(Transcribed page contents)
----
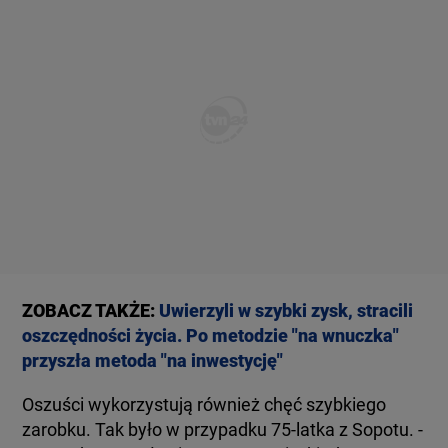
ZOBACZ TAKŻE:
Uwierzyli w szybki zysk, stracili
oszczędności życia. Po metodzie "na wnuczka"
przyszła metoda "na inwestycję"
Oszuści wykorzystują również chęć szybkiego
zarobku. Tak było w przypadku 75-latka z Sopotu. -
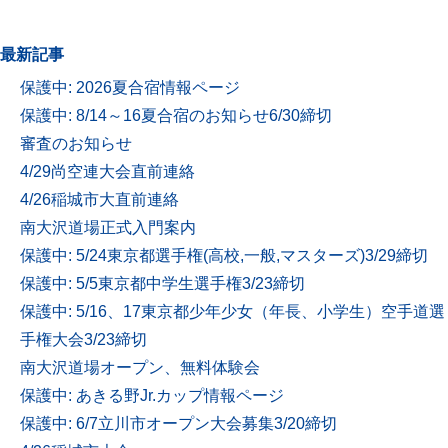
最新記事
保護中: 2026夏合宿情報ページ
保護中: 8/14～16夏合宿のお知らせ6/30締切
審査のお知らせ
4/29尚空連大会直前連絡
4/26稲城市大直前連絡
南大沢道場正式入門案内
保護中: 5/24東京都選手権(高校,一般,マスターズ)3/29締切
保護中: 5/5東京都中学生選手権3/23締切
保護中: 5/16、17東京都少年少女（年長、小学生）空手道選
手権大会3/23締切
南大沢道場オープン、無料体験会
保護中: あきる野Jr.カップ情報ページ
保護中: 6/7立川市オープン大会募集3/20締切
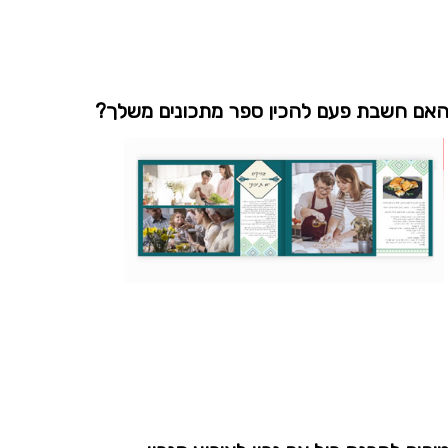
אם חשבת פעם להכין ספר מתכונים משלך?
----
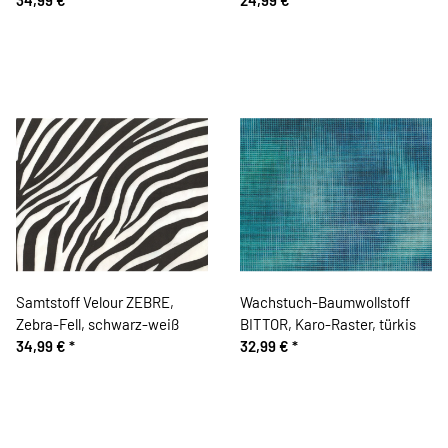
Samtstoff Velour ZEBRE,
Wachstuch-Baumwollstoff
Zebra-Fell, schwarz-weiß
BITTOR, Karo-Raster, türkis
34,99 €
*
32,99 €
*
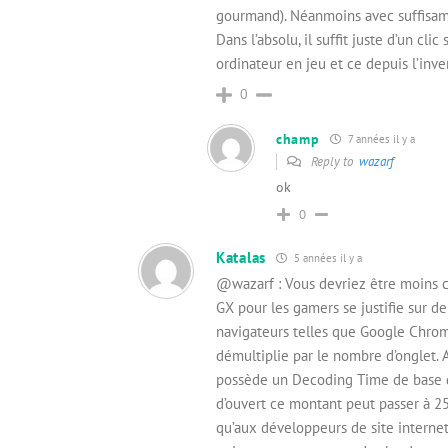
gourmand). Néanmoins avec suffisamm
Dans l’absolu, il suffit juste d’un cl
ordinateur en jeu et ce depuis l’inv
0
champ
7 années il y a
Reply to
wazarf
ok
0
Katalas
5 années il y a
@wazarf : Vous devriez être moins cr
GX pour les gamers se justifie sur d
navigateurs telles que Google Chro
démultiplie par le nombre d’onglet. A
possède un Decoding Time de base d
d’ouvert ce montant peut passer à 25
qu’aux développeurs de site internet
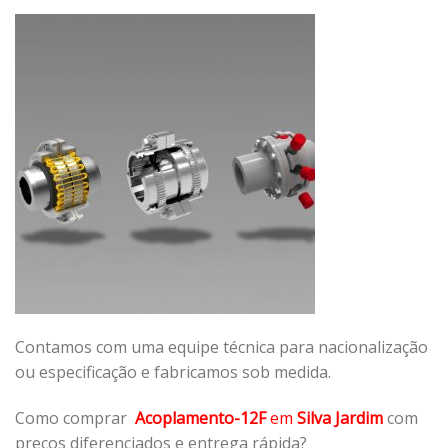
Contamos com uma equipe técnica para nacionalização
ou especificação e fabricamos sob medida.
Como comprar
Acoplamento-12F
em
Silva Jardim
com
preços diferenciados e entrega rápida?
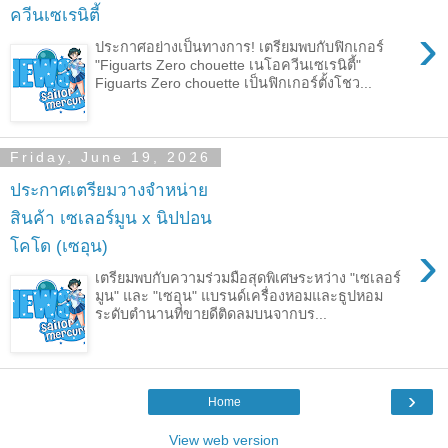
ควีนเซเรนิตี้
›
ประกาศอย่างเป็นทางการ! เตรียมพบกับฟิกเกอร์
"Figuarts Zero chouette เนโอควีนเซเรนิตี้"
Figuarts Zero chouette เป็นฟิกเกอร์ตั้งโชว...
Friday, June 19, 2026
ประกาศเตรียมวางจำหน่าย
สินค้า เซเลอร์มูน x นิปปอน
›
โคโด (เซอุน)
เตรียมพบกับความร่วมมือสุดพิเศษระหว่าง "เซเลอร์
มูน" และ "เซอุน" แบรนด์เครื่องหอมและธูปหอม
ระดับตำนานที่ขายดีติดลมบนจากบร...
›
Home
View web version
----
» ACTIVITY
A single number is the answer: the count of lines above that include the string "กเกอร".

» ANSWER FOR THE TASK
2